28 U.S.C. § 2254(d). For the purposes of § 2254(d), a claim has been “adjudicated on the merits in State court proceedings” when the state court (here, the Superior Court) made a decision that finally resolves the claim based on its substance, not on a procedural, or other, ground. See, e.g., Richter, 562 U.S. at 98-100; Robinson v. Beard, 762 F.3d 316, 324 (3d Cir. 2014). Subsection § 2254(d)(1) applies to questions of law and mixed questions of law and fact. A state-court adjudication is “contrary to…clearly established Federal law, as determined by the Supreme Court of the United States” § 2254(d)(1), “if the state court applies a rule that contradicts the governing law set forth in [Supreme Court] cases,” Williams, 529 U.S. at 405, or “if the state court confronts a set of facts that are materially indistinguishable from a decision of [the Supreme Court] and nevertheless arrives at a result different from [Supreme Court] precedent,” id. at 406. A “run-of-the-mill” state-court adjudication applying the correct legal rule from Supreme Court decisions to the facts of a particular case will not be “contrary to” Supreme Court precedent.

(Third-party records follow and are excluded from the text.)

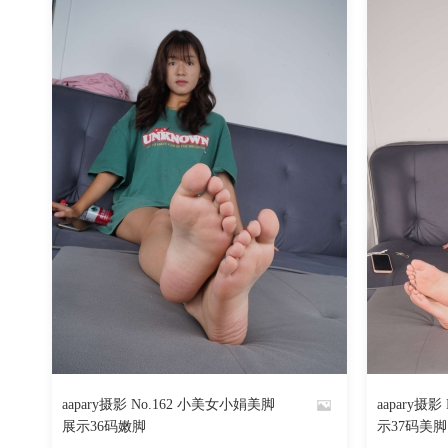
1476
阅读
0
回复
aapary摄影 No.162 小美女小娟美脚
aapary摄
By
By
展示36码嫩脚
示37码美脚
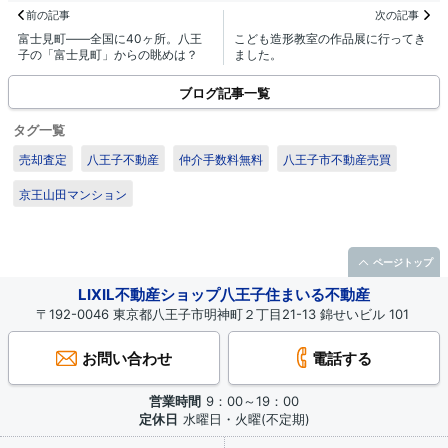
前の記事
次の記事
富士見町――全国に40ヶ所。八王
こども造形教室の作品展に行ってき
子の「富士見町」からの眺めは？
ました。
ブログ記事一覧
タグ一覧
売却査定
八王子不動産
仲介手数料無料
八王子市不動産売買
京王山田マンション
ページトップ
LIXIL不動産ショップ八王子住まいる不動産
〒192-0046 東京都八王子市明神町２丁目21-13 錦せいビル 101
お問い合わせ
電話する
営業時間
9：00～19：00
定休日
水曜日・火曜(不定期)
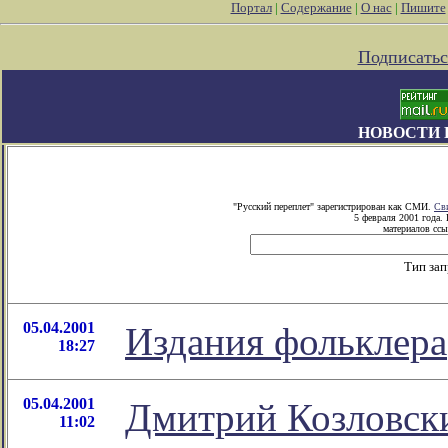
Портал
|
Содержание
|
О нас
|
Пишите
Подписатьс
НОВОСТИ 
"Русский переплет" зарегистрирован как СМИ.
Св
5 февраля 2001 года.
материалов ссы
Тип за
05.04.2001
Издания фольклера
18:27
05.04.2001
Дмитрий Козловски
11:02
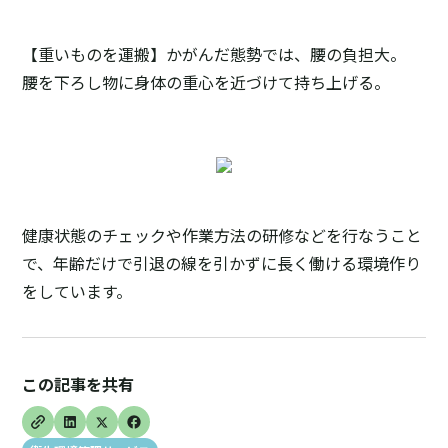
【重いものを運搬】かがんだ態勢では、腰の負担大。
腰を下ろし物に身体の重心を近づけて持ち上げる。
健康状態のチェックや作業方法の研修などを行なうこと
で、年齢だけで引退の線を引かずに長く働ける環境作り
をしています。
この記事を共有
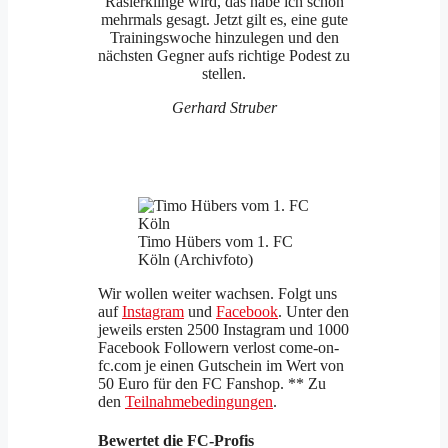
Rasierklinge wird, das habe ich schon
mehrmals gesagt. Jetzt gilt es, eine gute
Trainingswoche hinzulegen und den
nächsten Gegner aufs richtige Podest zu
stellen.
Gerhard Struber
Timo Hübers vom 1. FC
Köln (Archivfoto)
Wir wollen weiter wachsen. Folgt uns
auf
Instagram
und
Facebook
. Unter den
jeweils ersten 2500 Instagram und 1000
Facebook Followern verlost come-on-
fc.com je einen Gutschein im Wert von
50 Euro für den FC Fanshop. ** Zu
den
Teilnahmebedingungen
.
Bewertet die FC-Profis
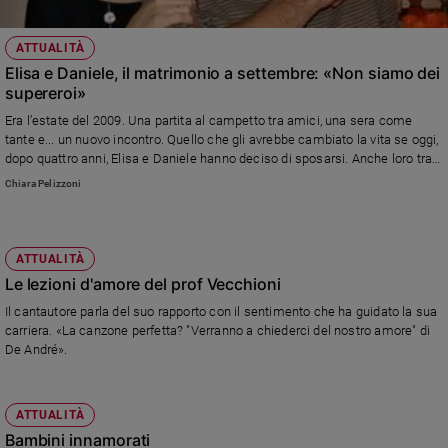
ATTUALITÀ
Elisa e Daniele, il matrimonio a settembre: «Non siamo dei
supereroi»
Era l’estate del 2009. Una partita al campetto tra amici, una sera come
tante e... un nuovo incontro. Quello che gli avrebbe cambiato la vita se oggi,
dopo quattro anni, Elisa e Daniele hanno deciso di sposarsi. Anche loro tra
le coppie in visita dal Papa per San Valentino.
Chiara Pelizzoni
ATTUALITÀ
Le lezioni d'amore del prof Vecchioni
Il cantautore parla del suo rapporto con il sentimento che ha guidato la sua
carriera. «La canzone perfetta? "Verranno a chiederci del nostro amore" di
De André».
ATTUALITÀ
Bambini innamorati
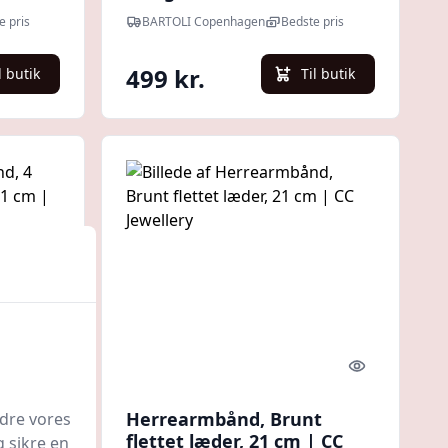
e pris
BARTOLI Copenhagen
Bedste pris
499 kr.
l butik
Til butik
Quick look
Quick look
ms,
Herrearmbånd, Brunt
edre vores
 cm |
flettet læder, 21 cm | CC
g sikre en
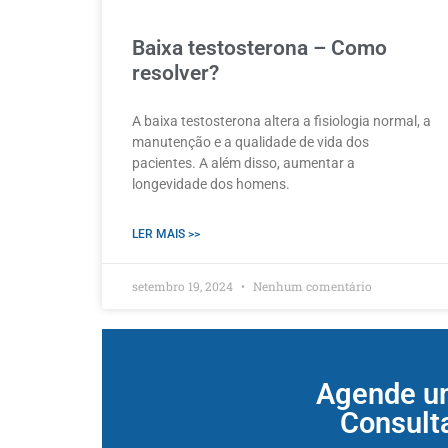
Baixa testosterona – Como
resolver?
A baixa testosterona altera a fisiologia normal, a
manutenção e a qualidade de vida dos
pacientes. A além disso, aumentar a
longevidade dos homens.
LER MAIS >>
setembro 19, 2024
Nenhum comentário
Agende u
Consult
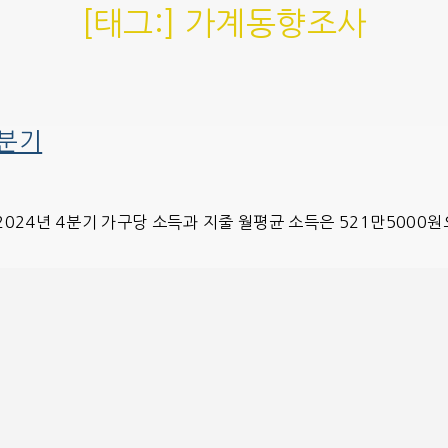
[태그:]
가계동향조사
4분기
2024년 4분기 가구당 소득과 지줄 월평균 소득은 521만5000원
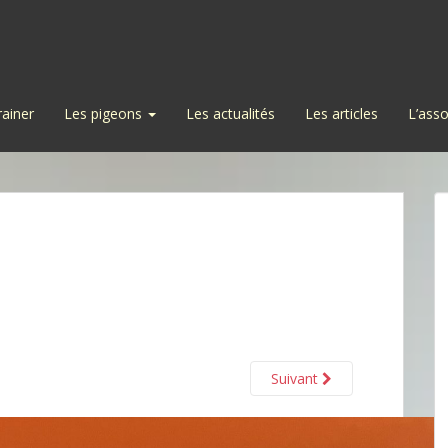
rainer
Les pigeons
Les actualités
Les articles
L’asso
Suivant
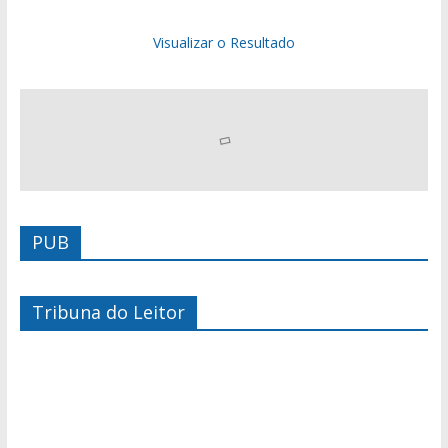
Visualizar o Resultado
PUB
Tribuna do Leitor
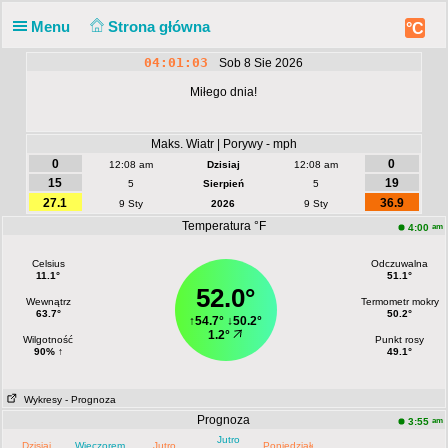
Menu
Strona główna
°C
04:01:03
Sob 8 Sie 2026
Miłego dnia!
Maks. Wiatr | Porywy - mph
0
0
12:08 am
Dzisiaj
12:08 am
15
19
5
Sierpień
5
27.1
36.9
9 Sty
2026
9 Sty
Temperatura °F
am
4:00
Celsius
Odczuwalna
11.1°
51.1°
52.0°
Wewnątrz
Termometr mokry
63.7°
50.2°
↑
54.7°
↓
50.2°
1.2°
Wilgotność
Punkt rosy
90% ↑
49.1°
Wykresy
- Prognoza
Prognoza
am
3:55
Jutro
Dzisiaj
Wieczorem
Jutro
Poniedziałek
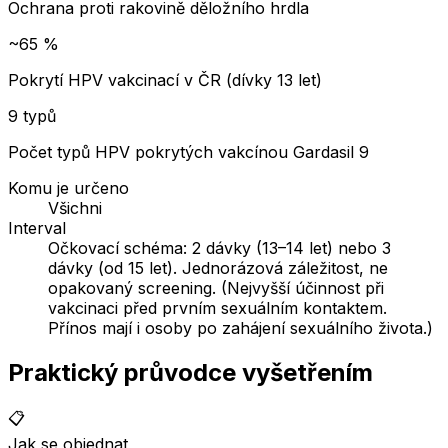
Ochrana proti rakovině děložního hrdla
~65 %
Pokrytí HPV vakcinací v ČR (dívky 13 let)
9 typů
Počet typů HPV pokrytých vakcínou Gardasil 9
Komu je určeno
Všichni
Interval
Očkovací schéma: 2 dávky (13–14 let) nebo 3
dávky (od 15 let). Jednorázová záležitost, ne
opakovaný screening. (Nejvyšší účinnost při
vakcinaci před prvním sexuálním kontaktem.
Přínos mají i osoby po zahájení sexuálního života.)
Praktický průvodce vyšetřením
📋
Jak se objednat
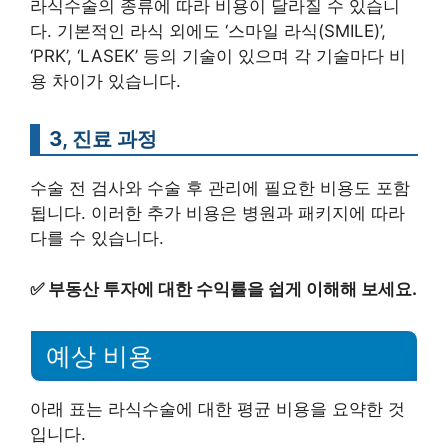
라식수술의 종류에 따라 비용이 달라질 수 있습니
다. 기본적인 라식 외에도 ‘스마일 라식(SMILE)’,
‘PRK’, ‘LASEK’ 등의 기술이 있으며 각 기술마다 비
용 차이가 있습니다.
3, 진료 과정
수술 전 검사와 수술 후 관리에 필요한 비용도 포함
됩니다. 이러한 추가 비용은 병원과 패키지에 따라
다를 수 있습니다.
✅
부동산 투자에 대한 수익률을 쉽게 이해해 보세요.
예상 비용
아래 표는 라식수술에 대한 평균 비용을 요약한 것
입니다.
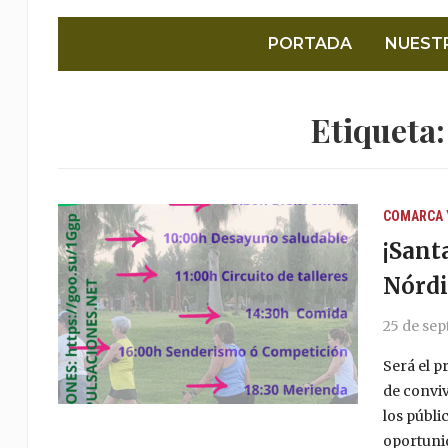
PORTADA
NUEST
Etiqueta
COMARCA 
¡Sant
Nórdi
25 de se
Será el p
de conviv
los públi
oportunid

Williams, 529 U.S. at 406. Thus, the issue in most federal habeas cases is whether the adjudication by the state court survives review under § 2254(d)(1)’s “unreasonable application” clause. “A state court decision is an ‘unreasonable application of federal law’ if the state court ‘identifies the correct governing legal principle,’ but ‘unreasonably applies that principle to the facts of the prisoner’s case.’” Dennis v. Sec’y, Pennsylvania Dep’t of Corr., 834 F.3d 263, 281

(3d Cir. 2016) (en banc) (quoting Williams, 529 U.S. at 413). To satisfy his burden under this provision of AEDPA’s standard of review, Petitioner must do more than convince this Court that the Superior Court’s decision was incorrect. Id.